Posted by on Sunday, March 3rd, 2019 in Minister

Readings, March 3, 2019 © Scott McAndless
Exodus 34:29-35, Psalm 99:1-9, 2 Corinthians 3:12-4:2, Luke 9:28-36
I
 have been there. There have been moments in my life when I can truly say that I went where Moses went – into the very presence of God. Oh, not literally the same place that Moses went and maybe not in the presence of God in exactly the same way but, yes, there are moments that I can point to when I had absolutely no doubt and no other way to explain it than to say that I had just experienced God. Sometimes it has happened in subtle ways that nobody would have even noticed who was around me. Sometimes it has come while interpreting scripture and when I saw a special connection or deeper understanding that I knew I could not have found by myself – the spirit of God must have been operating within me.
      Other moments have been more dramatic. I will never forget the time, for example, when I was literally out of money. I didn’t tell anyone but I didn’t know how I was going to get my next meal. And yet, in that moment, I impulsively chose to make a donation of my last five dollars to a worthy offering that was being taken. It was an act of faith and trust that was perhaps foolish, but I did it. I still do not know to this day how a twenty dollar bill ended up in my mailbox the following morning. Surely God had given someone a little nudge.
      And yes, of course, there have also been those moments of greatest drama when, in the midst of worship or in the midst of a crisis I just knew. Every fibre of my being just reoriented to the certainty that I was in the presence of someone far beyond my understanding.
      I have experienced the presence of God. I imagine that many of you have had such moments as well. Now, since such things are personal experiences, they are usually not shared. For that reason, I cannot really use my personal experiences to prove to you that God exists. Spiritual experience is not about proof. It does, however, play an important part in the formation and forms of human religion.

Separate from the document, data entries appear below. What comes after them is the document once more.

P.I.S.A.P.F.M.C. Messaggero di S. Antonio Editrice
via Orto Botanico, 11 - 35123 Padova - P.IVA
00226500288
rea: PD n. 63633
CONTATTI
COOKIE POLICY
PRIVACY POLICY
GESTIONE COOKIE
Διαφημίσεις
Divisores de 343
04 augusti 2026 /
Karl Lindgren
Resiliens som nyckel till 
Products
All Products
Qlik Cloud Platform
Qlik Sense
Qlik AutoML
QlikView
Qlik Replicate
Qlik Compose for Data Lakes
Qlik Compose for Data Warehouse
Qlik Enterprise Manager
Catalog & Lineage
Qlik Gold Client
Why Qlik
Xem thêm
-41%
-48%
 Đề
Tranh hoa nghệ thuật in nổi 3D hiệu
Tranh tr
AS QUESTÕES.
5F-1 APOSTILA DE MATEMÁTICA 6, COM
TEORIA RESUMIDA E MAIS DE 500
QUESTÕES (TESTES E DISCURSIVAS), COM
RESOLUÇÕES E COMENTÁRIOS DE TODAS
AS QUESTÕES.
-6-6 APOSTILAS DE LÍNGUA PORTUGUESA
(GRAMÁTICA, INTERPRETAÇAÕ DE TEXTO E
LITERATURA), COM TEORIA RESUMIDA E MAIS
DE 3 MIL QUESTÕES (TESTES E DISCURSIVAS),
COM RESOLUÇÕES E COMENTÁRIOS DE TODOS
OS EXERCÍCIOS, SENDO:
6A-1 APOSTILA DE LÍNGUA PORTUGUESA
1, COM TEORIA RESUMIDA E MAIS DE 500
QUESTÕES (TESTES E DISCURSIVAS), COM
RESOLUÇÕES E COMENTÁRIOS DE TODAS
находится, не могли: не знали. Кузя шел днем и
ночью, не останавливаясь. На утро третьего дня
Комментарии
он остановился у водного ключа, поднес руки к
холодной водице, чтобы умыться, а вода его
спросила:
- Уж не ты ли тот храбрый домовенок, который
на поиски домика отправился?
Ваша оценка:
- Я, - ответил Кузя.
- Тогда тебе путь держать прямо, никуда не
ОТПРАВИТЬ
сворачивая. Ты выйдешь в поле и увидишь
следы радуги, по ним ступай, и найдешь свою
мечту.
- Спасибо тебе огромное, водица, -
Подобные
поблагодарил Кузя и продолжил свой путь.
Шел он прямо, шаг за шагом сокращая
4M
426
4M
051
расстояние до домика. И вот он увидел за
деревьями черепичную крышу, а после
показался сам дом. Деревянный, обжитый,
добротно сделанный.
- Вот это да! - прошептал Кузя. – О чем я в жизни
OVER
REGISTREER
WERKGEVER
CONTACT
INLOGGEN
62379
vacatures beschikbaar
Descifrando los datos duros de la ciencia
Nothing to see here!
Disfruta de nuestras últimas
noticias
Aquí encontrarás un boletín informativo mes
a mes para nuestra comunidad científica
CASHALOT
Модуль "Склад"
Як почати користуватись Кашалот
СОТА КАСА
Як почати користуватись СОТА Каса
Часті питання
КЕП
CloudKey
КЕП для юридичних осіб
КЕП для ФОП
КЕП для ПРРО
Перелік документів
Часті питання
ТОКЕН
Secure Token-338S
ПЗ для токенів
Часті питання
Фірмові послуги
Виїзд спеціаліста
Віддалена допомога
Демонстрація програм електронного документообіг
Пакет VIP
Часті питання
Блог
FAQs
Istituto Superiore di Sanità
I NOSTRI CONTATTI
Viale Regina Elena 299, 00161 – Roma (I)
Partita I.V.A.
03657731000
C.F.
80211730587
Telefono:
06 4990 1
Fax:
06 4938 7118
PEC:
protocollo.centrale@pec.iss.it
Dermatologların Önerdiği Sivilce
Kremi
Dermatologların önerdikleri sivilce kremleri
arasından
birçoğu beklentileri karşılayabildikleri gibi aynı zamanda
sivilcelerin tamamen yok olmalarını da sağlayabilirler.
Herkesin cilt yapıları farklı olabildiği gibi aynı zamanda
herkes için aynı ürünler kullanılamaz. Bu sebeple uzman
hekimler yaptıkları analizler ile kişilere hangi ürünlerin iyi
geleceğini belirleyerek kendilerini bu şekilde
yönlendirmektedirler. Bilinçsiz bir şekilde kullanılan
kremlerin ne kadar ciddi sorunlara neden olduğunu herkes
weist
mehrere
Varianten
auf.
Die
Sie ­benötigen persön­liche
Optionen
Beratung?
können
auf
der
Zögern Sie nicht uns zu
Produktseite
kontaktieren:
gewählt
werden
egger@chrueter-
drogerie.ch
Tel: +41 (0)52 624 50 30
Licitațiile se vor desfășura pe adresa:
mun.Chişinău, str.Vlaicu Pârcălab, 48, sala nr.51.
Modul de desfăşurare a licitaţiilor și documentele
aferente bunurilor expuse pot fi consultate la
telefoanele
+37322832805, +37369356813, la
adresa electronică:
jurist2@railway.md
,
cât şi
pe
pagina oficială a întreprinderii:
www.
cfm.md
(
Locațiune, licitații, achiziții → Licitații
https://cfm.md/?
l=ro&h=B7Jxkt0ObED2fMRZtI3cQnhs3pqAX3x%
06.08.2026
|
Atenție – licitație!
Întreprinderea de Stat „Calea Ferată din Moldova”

      The model for how that works is demonstrated in how the Book of Exodus tells us that Moses gave spiritual leadership to the people of Israel. He would go into the tabernacle – a portable sanctuary that the Israelites would carry with them – and there he would have an experience of the presence of God. What that experience was – how exactly God was there for Moses in the tent – we do not know. We cannot know because it was Moses’ own personal experience. Nobody else could share in it and you could not prove that God was there in the tent to anybody but Moses.
      Nevertheless, on the basis of his own personal experience, while the afterglow of that experience was still on him and slowly fading, Moses would speak to his people and give insights and commandments to them based on what he had experienced. But, after a time, that afterglow faded, the experience became less potent in his mind, and so the time of sharing based on it would come to an end. Moses would cover his face with a veil and for a time, they would only have the wisdom given in the afterglow to fall back on until it was time for Moses to have another personal experience of God in the tabernacle.
      Now, in Exodus, this is all told in quite literal fashion. Moses’ face glows with a real and frightening light which slowly fades away. He then literally covers his face with a veil during the interim time. But I would say that this is how spiritual experience always works if you set aside the literal details. Whenever a spiritual leader has a powerful experience, there is a time when he or she is able to give great wisdom and insight in the fading afterglow of that experience. But then that afterglow wisdom gets codified and even turned into law to guide the community through the period of the veil – the time when no particular guidance comes through spiritual experience.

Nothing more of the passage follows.